The Hand of Justice
Whether Scalia flicked his fingers or flipped the bird, what would his CCD teacher say?
By John D. Spalding
It’s no secret that Supreme Court Justice Antonin Scalia has a temper and a mouth. But who among us expected this UPI headline on Monday: “Justice Scalia flips the finger in church”? Losing his cool on the highest bench, sure. But in church, just minutes after receiving communion? Not this man of faith!
On Sunday, Scalia attended a special mass for politicians and lawyers in Boston’s Cathedral of the Holy Cross. A reporter asked if he faces questions over impartiality when it comes to matters of church and state. "You know what I say to those people?" the 70-year-old Roman Catholic replied, and then flicked his hand under his chin. "That's Sicilian."
Calling the gesture “obscene” and Scalia’s conduct “unbecoming a 20-year veteran of the country’s highest court,” the conservative Boston Herald noted that the incident happened “just feet from the Mother Church’s altar.” A photographer from the Pilot, the Archdiocese of Boston's newspaper, caught the moment on film. "Don't publish that," Scalia told him. The Herald also found Scalia’s remark inappropriate, given that “one of his sworn duties is to uphold the freedom of the press.”
Then yesterday Scalia fired off an angry letter to the editor of the Boston Herald, maintaining that the gesture at the cathedral wasn’t “obscene” and accusing the newspaper's staff of watching "too many episodes of the Sopranos."
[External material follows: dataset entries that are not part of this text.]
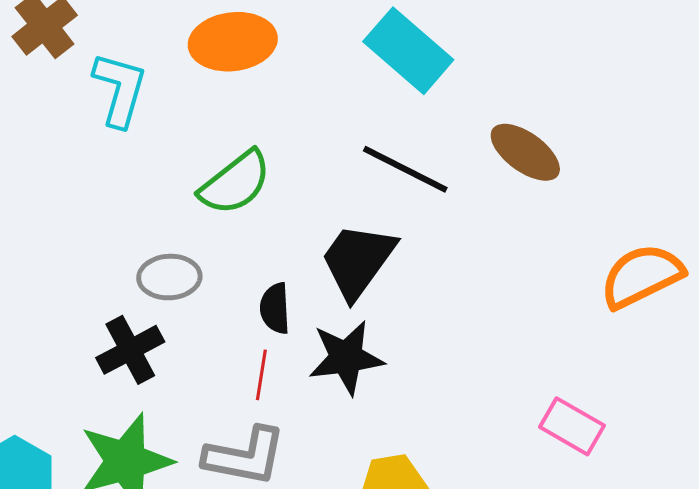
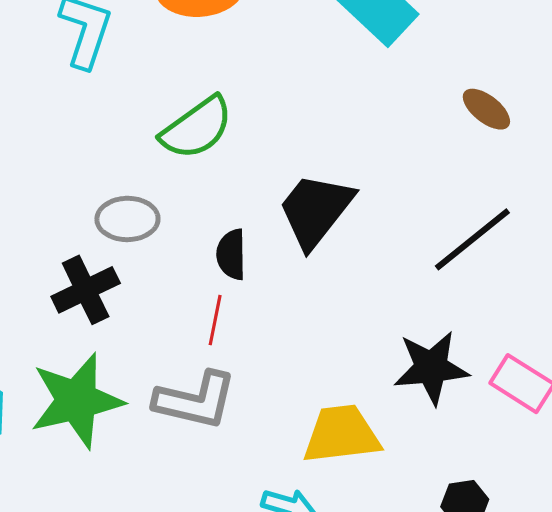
brown ellipse: (525, 152) -> (486, 109), size x0.7
black line: (405, 169) -> (472, 239), moved, turned -68
black star: (346, 358) -> (431, 368), moved

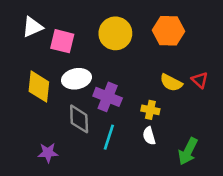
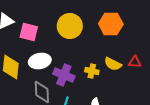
red triangle: (200, 80) -> (135, 62), turned -40
yellow cross: (150, 110) -> (92, 71), moved

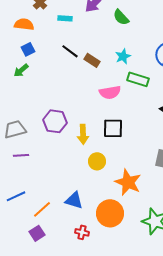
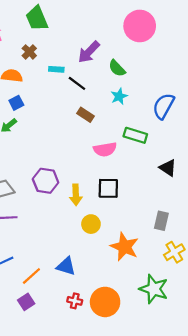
black line: (70, 51) -> (77, 83), moved
cyan star: (123, 56) -> (119, 96), moved
orange circle: (110, 213) -> (105, 302), moved

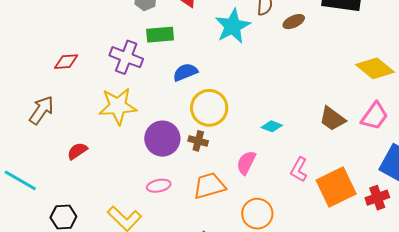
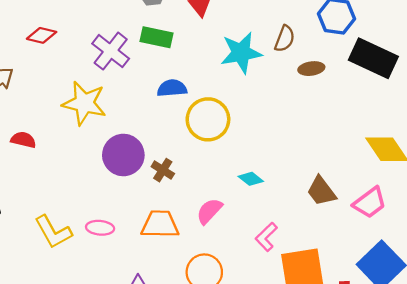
yellow circle: (209, 108) -> (208, 119), moved
red semicircle: (77, 151) -> (23, 140), turned 30
pink ellipse: (159, 186) -> (100, 228), moved

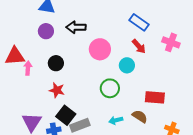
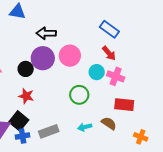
purple circle: (46, 31) -> (43, 58), moved, size x1.5
pink cross: (171, 42) -> (116, 76), moved
black square: (66, 115) -> (19, 121), moved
For some people, the question is whether the gesture is the same as giving the middle finger. I, however, am not interested in whether the “chin flick” means “buzz off” or “fuck off.” Frankly, they don’t seem all that different to me. No, my concerns are theological. Never mind “What Would Jesus Do?” Is it a sin to “flip the finger" in church?
And so last evening I called someone who would definitely know. Kelly, my friend Peter’s wife, is a devout lifelong Catholic, the mother of three girls and the dedicated teacher of a second-grade CCD class.
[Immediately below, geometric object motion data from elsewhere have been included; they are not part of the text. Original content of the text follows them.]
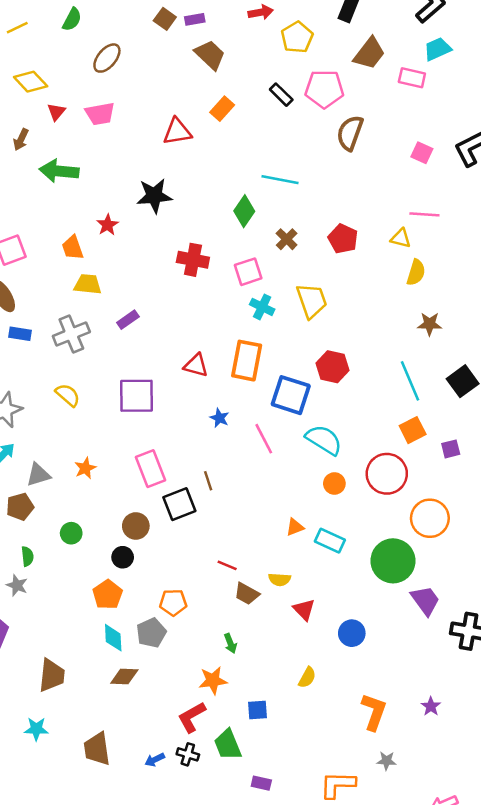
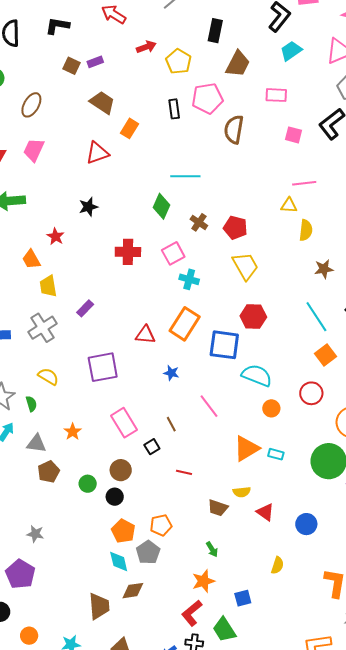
brown trapezoid: (210, 55) -> (102, 102), moved
pink rectangle: (412, 78) -> (276, 95), moved
black rectangle: (281, 95) -> (174, 109), turned 48
pink trapezoid: (100, 114) -> (34, 150), turned 135
black star: (154, 196) -> (88, 207), size x0.7
red pentagon: (343, 239) -> (235, 228), moved
yellow trapezoid: (88, 284) -> (48, 286), turned -95
yellow trapezoid: (312, 301) -> (245, 266), moved
orange rectangle: (247, 361) -> (185, 324), turned 32
pink line: (264, 439) -> (209, 406), moved
red circle: (387, 474) -> (311, 393), size x0.7
gray triangle: (38, 475) -> (36, 444), turned 35
black square: (179, 504) -> (152, 447), size x0.6
brown pentagon: (20, 507) -> (49, 472), moved
orange triangle: (295, 527) -> (246, 448), size x1.8
green circle: (71, 533) -> (88, 484), moved
cyan rectangle: (330, 541) -> (276, 454), size x0.7
green semicircle: (27, 556) -> (31, 404), moved
red line: (227, 565) -> (184, 472), moved
orange pentagon: (108, 595) -> (123, 531), moved
brown trapezoid: (52, 675) -> (99, 606), moved

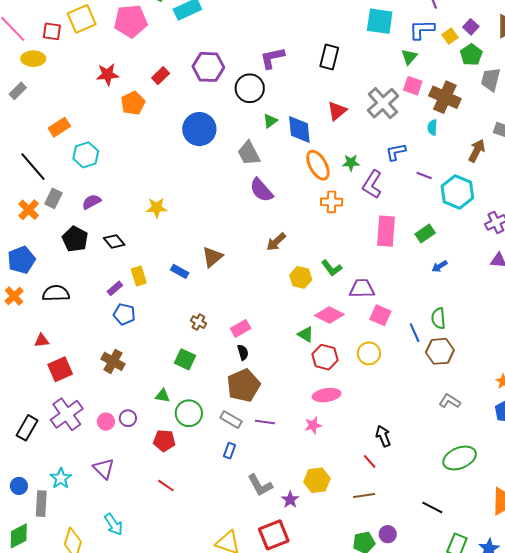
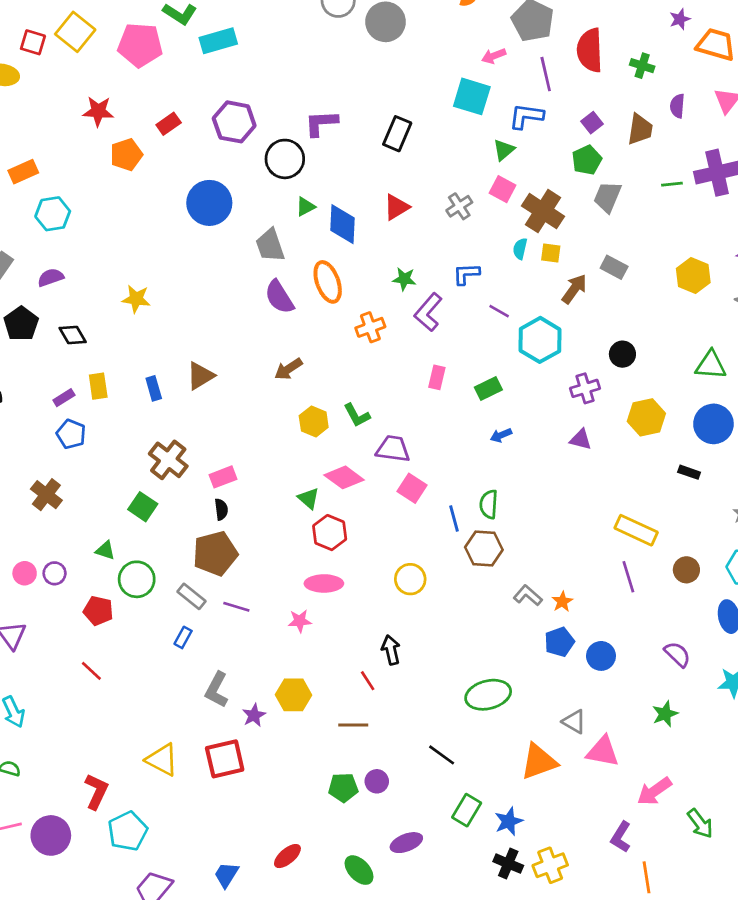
yellow square: (82, 19) -> (75, 32), turned -36
yellow square: (450, 36) -> (551, 253), moved, turned 35
gray cross: (383, 103) -> (459, 206), size x0.6
orange ellipse: (318, 165) -> (328, 282), moved
orange cross: (332, 202) -> (370, 327), turned -30
pink rectangle: (386, 231) -> (437, 377), size x0.6
blue rectangle: (180, 271) -> (154, 388), turned 36
brown cross: (198, 322) -> (168, 460), size x1.8
yellow circle: (369, 353) -> (410, 579), moved
gray L-shape: (450, 401) -> (528, 595), moved
gray L-shape: (260, 485) -> (217, 690), turned 48

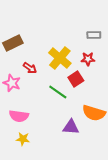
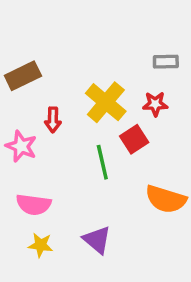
red arrow: (30, 68) -> (53, 120), turned 56
green line: (58, 92) -> (102, 162), turned 42
purple triangle: (71, 127) -> (97, 240), moved, turned 36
When I told Kelly I was calling with a theological question, she warned me that she’s by no means a theologian. “I just teach seven- and eight-year-old kids the church basics,” she said. “I’m preparing them for their first communion in May.”
“That’s perfect,” I assured her. “The church basics—that’s why I’m calling.”
Here’s how our conversation went.
Me: So, what are your students learning now?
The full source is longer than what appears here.